## Your task
Work through the data below and give the number of lines holding the word "materials", without any other text.

## Records provided
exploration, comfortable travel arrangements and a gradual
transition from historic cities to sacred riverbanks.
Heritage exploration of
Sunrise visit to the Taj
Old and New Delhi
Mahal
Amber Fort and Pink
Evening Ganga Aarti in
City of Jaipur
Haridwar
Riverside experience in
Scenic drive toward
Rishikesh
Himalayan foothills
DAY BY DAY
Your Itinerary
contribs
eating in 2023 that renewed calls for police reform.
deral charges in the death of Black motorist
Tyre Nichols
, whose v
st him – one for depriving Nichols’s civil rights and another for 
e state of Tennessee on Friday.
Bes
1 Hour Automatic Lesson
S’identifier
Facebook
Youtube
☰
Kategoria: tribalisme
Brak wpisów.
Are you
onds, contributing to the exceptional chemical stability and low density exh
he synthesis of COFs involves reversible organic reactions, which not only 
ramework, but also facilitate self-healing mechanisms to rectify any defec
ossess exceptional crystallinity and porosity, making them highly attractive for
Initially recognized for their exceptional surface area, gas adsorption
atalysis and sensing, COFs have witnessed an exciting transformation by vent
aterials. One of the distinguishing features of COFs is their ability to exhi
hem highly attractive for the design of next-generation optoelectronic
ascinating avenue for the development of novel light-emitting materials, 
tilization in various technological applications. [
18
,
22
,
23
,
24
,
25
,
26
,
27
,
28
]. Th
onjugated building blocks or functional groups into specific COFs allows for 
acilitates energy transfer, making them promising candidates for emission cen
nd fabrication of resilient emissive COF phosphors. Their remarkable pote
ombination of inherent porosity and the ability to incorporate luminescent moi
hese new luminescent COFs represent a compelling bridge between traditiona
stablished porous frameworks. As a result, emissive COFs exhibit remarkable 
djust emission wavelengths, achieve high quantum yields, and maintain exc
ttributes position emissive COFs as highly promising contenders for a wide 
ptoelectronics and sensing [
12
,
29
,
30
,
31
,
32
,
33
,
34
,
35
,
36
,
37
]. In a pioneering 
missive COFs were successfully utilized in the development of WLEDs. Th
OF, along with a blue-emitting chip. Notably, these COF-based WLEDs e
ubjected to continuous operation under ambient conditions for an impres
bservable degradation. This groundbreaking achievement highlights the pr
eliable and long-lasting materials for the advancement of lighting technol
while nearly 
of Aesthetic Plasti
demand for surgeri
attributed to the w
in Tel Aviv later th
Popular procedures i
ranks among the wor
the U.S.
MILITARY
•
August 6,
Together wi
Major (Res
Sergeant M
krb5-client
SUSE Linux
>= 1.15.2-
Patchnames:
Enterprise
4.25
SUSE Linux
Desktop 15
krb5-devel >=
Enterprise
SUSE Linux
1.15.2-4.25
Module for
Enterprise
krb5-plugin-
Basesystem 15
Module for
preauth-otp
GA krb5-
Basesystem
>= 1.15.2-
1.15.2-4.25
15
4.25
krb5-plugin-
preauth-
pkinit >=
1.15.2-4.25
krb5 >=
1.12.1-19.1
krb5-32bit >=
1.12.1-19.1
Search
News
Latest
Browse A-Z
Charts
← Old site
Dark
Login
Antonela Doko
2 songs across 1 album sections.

## Response box
2